D’autres déclarent que la terre a ses fondations dans l’eau ; l’eau sur le rocher ; le rocher, sur la nuque du taureau ; le taureau sur un lit de sable ; le sable sur Bahamout ; Bahamout, sur un vent suffocant ; le vent suffocant sur une brume. On ignore ce qu’il y a sous la brume.
Bahamout est si immense et si resplendissant que les yeux humains ne peuvent souffrir sa vision. Toutes les mers de la terre, réunies dans une de ses fosses nasales, seraient comme un grain de moutarde au milieu du désert. Dans la nuit 496 du Livre des Mille et Une Nuits, on raconte qu’à Isa (Jésus) il a été concédé de voir Bahamout, et que, cette grâce obtenue, il roula par terre et tarda trois jours avant de reprendre connaissance. On ajoute que sous le poisson insensé il y a une mer, et sous la mer un abîme d’air, et sous l’air, du feu, et sous le feu, un serpent-qui s’appelle Falak, dont la bouche soutient les enfers.

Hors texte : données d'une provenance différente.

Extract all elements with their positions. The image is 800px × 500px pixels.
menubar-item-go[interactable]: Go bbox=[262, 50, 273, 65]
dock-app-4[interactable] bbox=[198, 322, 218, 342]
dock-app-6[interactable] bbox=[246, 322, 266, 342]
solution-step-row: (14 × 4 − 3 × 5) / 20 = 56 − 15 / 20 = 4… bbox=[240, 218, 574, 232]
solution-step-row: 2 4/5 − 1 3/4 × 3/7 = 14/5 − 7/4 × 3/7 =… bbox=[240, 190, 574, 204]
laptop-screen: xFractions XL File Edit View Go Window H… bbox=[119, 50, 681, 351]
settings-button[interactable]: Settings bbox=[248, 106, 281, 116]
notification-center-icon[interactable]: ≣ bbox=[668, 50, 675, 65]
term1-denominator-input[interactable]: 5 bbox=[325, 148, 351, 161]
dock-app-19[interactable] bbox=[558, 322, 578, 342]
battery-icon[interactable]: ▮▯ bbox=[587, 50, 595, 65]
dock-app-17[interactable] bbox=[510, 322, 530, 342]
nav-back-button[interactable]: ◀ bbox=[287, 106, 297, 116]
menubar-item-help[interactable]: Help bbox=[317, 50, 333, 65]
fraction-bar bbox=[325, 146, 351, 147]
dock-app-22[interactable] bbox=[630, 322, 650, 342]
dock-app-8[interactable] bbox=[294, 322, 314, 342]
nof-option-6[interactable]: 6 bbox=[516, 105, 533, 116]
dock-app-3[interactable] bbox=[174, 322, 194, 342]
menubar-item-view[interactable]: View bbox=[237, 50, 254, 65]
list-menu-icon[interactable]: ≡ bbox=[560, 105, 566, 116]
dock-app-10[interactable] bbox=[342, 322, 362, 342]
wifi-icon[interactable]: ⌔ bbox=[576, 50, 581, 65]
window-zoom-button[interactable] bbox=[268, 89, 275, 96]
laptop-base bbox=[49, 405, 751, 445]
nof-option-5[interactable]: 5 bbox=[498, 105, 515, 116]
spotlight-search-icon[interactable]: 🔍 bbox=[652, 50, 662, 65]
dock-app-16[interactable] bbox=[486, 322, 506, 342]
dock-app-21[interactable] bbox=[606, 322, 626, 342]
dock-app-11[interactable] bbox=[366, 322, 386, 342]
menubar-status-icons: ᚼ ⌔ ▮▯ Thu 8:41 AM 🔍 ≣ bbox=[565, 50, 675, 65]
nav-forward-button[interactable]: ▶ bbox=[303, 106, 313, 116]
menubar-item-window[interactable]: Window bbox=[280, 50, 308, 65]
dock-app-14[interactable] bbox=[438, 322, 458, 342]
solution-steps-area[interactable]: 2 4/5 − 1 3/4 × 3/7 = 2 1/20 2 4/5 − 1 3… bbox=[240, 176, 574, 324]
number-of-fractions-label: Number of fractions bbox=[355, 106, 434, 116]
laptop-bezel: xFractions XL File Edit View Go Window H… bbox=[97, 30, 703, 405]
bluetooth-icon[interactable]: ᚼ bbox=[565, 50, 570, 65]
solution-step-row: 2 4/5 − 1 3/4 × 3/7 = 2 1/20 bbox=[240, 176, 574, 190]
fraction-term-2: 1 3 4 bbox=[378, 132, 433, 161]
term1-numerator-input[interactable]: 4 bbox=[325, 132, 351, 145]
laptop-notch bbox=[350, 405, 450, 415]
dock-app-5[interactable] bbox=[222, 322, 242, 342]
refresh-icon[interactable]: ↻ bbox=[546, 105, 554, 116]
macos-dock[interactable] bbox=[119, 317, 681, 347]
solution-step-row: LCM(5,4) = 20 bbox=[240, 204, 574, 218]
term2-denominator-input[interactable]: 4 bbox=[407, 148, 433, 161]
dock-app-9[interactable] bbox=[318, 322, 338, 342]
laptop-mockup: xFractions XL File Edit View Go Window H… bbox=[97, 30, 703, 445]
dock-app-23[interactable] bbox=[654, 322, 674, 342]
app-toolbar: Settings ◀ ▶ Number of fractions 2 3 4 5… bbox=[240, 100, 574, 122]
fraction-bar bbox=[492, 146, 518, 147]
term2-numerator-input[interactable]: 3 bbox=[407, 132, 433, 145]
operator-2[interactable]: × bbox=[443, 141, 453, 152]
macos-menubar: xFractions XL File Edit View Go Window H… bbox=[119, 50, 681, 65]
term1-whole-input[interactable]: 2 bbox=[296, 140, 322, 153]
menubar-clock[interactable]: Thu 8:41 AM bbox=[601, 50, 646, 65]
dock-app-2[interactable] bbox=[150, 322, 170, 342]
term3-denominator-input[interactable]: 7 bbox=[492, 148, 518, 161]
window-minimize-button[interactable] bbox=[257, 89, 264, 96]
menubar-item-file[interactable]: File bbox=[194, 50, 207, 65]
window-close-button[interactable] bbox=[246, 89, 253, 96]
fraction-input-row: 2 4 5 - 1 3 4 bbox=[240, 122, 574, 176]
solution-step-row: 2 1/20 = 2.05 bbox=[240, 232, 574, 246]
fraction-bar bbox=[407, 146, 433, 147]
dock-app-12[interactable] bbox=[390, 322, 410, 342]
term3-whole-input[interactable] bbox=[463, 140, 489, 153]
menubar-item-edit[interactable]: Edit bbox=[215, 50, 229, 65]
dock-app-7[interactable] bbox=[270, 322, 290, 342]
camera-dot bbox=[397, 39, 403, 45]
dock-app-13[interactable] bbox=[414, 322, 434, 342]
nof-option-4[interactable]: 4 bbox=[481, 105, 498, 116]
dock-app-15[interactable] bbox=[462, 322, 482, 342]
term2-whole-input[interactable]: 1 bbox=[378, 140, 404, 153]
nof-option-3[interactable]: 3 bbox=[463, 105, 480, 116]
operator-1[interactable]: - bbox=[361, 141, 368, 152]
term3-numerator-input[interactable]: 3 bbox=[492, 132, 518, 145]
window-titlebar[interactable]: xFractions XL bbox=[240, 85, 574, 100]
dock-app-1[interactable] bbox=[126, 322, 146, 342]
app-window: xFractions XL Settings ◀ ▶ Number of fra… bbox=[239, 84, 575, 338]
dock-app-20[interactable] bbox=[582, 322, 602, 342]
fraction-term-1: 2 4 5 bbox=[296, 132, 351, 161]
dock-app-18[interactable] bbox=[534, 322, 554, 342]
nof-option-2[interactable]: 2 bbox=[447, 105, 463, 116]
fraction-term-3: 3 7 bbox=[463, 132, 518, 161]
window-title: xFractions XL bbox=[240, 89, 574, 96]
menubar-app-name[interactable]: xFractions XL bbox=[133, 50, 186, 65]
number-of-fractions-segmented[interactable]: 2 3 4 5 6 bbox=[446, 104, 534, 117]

La fiction du rocher sur le taureau et du taureau sur Bahamout et de Bahamout sur n’importe quoi d’autre semble illustrer la preuve cosmologique de l’existence d’un Dieu ; on argumente en effet que toute cause requiert une cause antérieure, et on proclame la nécessité d’affirmer une cause première, pour ne pas continuer à l’infini.
Jorge Luis Borges, Margarita Guerrero, Manuel de zoologie fantastique, « Bahamout », trad. Gonzalo Estrada, Yves Péneau, Paris, Christian Bourgeois, 1965, p.42.